TUI Group | Umsatz je Aktie (in GBP) | Ergebnis je Aktie |
2018 | 15,67 | 0,56 |
2019 | 15,16 | 0,33 |
2020 | 6,31 | -2,50 |
2021 | 3,67 | -1,91 |
- Quelle: finanzen.net
Doch nun soll bei TUI ja alles besser werden, glaubt man dem Management um Fritz Joussen. Das starke Ostergeschäft war nach Unternehmensangaben dafür „schon der erste wichtige Indikator“. Dazu zählen etwa:
- 1,9 Millionen Gäste reisten im Berichtszeitraum mit TUI – zehn Mal so viel wie im Vorjahreszeitraum (2. Quartal 2021: 0,2 Millionen)
- Neubuchungen der letzten sechs Wochen über alle Märkte über dem Niveau des Sommers 2019
- das branchentypisch schwächeres Winterquartal deutlich besser als Vorjahr
- TUI Hotels & Resorts das dritte Quartal in Folge mit positivem Ergebnis seit Pandemie-Beginn
Analysten erwarten Rekordergebnis bei TUI
Das US-Analysehaus Bernstein Research hatte die Einstufung für Tui nach den Quartalszahlen daher auf „Market-Perform“ mit einem Kursziel von immerhin 2,50 Euro belassen. Der Touristikkonzern entwickle sich „besser als vom Markt erwartet“, schrieb Analyst Richard Clarke. Das vierte Geschäftsquartal dürfte mit einem Rekordumsatz aufwarten, so die positive Einschätzung.

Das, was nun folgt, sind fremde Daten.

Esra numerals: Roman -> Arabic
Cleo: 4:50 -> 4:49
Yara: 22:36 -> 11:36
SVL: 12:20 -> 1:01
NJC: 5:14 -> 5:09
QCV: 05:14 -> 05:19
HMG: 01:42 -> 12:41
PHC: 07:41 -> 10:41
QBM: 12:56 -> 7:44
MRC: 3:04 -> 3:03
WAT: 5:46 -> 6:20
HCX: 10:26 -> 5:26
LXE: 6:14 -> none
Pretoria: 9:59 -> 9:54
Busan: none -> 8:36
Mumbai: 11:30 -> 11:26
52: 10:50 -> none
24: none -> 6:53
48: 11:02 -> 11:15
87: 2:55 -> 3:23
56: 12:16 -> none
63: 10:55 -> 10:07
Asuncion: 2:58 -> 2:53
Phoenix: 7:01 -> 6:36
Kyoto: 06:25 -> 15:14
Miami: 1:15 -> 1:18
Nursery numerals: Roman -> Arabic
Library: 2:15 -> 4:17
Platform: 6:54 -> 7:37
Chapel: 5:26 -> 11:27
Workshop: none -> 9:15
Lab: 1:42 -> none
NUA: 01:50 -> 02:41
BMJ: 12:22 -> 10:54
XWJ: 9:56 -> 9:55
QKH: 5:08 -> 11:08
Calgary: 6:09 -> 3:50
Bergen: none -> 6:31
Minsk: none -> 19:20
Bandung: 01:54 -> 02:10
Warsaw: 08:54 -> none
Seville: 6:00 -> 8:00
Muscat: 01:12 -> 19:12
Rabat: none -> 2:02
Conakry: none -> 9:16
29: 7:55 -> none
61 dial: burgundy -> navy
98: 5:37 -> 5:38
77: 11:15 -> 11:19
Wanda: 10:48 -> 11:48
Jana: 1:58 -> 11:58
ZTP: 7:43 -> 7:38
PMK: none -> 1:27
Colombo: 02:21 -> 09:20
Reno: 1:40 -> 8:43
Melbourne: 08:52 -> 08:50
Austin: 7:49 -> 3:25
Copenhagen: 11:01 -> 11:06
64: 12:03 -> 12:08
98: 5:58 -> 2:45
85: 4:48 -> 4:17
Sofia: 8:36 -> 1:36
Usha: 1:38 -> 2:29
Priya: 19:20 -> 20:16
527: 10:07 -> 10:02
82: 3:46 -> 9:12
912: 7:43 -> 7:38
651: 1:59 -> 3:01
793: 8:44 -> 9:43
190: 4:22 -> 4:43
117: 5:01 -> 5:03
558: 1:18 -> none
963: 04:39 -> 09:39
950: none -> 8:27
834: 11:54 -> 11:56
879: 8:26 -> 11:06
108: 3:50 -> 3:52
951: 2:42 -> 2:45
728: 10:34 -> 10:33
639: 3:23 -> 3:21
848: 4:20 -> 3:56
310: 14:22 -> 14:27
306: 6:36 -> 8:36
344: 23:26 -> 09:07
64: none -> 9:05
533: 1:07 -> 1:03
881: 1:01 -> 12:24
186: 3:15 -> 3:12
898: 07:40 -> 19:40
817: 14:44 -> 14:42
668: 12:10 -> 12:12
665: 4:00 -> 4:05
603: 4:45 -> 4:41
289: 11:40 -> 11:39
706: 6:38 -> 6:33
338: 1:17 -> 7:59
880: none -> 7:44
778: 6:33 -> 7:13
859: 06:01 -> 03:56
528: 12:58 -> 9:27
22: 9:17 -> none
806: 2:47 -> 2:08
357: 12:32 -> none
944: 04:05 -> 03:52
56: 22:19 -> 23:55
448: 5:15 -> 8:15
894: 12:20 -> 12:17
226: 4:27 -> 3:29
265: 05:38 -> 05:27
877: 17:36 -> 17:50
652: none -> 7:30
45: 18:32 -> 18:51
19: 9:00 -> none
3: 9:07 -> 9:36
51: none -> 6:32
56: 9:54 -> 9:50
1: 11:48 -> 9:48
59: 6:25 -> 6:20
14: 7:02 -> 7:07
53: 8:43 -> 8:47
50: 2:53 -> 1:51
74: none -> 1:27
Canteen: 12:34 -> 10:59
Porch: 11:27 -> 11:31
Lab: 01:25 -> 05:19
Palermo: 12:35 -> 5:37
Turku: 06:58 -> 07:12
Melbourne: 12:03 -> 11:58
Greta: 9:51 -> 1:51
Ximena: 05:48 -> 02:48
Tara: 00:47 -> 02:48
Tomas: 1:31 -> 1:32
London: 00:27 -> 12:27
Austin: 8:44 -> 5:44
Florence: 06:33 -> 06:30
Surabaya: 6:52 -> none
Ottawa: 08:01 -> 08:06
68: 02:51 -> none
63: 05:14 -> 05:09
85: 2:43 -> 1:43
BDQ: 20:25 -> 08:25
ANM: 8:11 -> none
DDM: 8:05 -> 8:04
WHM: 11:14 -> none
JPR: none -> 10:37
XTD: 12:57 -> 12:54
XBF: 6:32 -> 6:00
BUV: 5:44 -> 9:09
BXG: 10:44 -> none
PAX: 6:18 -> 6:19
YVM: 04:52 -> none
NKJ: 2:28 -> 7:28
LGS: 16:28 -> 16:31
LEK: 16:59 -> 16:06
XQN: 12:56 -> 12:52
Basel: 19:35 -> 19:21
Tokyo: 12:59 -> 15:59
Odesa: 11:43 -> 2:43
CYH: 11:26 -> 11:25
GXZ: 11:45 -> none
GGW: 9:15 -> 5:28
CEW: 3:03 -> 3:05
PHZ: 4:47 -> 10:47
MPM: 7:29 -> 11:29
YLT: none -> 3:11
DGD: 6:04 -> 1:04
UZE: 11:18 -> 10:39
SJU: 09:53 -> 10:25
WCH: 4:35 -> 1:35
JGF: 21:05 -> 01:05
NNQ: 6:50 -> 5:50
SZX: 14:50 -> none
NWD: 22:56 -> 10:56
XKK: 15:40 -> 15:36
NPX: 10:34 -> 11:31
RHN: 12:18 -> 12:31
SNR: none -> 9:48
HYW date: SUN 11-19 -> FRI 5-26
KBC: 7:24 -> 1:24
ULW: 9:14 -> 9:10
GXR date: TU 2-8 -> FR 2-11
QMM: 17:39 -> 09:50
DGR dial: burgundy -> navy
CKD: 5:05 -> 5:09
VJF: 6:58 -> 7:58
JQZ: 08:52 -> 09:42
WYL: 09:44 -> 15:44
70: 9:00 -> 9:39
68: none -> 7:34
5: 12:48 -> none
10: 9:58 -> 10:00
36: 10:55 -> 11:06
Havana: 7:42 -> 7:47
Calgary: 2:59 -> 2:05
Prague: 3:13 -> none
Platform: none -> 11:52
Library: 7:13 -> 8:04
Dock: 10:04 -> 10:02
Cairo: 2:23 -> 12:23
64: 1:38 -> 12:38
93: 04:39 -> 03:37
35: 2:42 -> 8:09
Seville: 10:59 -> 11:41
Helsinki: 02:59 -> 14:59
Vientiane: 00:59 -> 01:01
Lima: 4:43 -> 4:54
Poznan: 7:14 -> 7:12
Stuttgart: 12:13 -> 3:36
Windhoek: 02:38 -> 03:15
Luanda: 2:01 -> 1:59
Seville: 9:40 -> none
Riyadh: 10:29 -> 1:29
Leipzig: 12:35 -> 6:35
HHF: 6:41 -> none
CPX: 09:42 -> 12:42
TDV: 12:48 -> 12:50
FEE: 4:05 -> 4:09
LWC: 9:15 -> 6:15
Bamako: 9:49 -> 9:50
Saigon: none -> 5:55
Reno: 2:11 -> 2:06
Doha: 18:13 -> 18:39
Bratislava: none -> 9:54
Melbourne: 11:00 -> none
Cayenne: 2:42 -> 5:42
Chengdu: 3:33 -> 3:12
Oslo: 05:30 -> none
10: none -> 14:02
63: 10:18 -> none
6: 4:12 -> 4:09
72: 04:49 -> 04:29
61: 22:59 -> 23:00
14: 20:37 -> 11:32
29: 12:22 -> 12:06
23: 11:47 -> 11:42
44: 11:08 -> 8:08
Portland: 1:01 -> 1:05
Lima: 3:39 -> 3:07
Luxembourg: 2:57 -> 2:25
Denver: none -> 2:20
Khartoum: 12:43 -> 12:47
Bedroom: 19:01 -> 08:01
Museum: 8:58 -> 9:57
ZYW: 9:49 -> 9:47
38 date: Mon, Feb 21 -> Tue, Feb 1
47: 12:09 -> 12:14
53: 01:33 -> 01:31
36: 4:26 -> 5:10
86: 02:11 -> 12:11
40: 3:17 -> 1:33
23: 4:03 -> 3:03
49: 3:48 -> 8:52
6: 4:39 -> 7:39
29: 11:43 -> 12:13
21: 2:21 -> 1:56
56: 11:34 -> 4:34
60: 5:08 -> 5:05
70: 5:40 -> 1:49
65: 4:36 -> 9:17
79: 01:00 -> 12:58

Dies alles veranlasste auch die Deutsche Bank, den TUI-Konzern ebenfalls neu einzuschätzen. Das Institut hatte nach dem Quartalsbericht das ohnehin ordentliche Kursziel für die TUI-Aktie von 3,10 auf 3,30 Euro weiter angehoben, die Einstufung allerdings überreschend auf „Hold“ belassen. Die Geschäfte des Reisekonzerns hätten sich im zweiten Quartal gegenüber dem Geschäftsjahresauftakt eindeutig beschleunigt, schrieb Analyst Andre Juillard laut finanzen.net. Die Orientierung sei also richtig, „aber ein positiver Ausgang bleibe unsicher“. Dennoch rechnete er selbst zu diesem Zeitpunkt mit einem deutlichen Kursanstieg.
TUI-Aktie verliert und verliert
Kurzfristig schien die Deutsche Bank mit dieser Einschätzung Recht zu behalten, die TUI-Aktie legte in der Tat bis auf besagte 2,89 Euro zu. Seit einer Woche allerdings befinden sich die Papiere in einem offenbar unaufhaltsamen Sinkflug. Der Dienstag im Xetra-Handel begann mit einem erneuten Abschlag in Höhe von gut drei Prozent auf nur noch 2,22 Euro. Das von der UBS ausgerufene Kursziel von 1,82 Euro ist somit wahrlich nicht mehr allzu weit entfernt.
Auch die mittel- und langfristige Betrachtung des Kursverlaufs ist wenig ermutigend: So hat die TUI-Aktie allein im zurückliegenden Monat 17 Prozent an Wert verloren. Seit ihrem Zwischenhoch im Februar bei einem Kurs von 3,48 Euro beträgt der Abschlag bereits 35 Prozent. Ganz zu schweigen vom 12-Monats-Hoch aus dem Juni 2021: 4,38 Euro waren die Papiere damals kurzzeitig wert, seitdem hat der Reisekonzern fast die Hälfte seines Börsenwerts eingebüßt. Dieser beträgt bei dem Touristik-Konzern, der nach eigenen Angaben 27 Millionen Kunden zählt, aktuell noch rund 3,85 Milliarden Euro.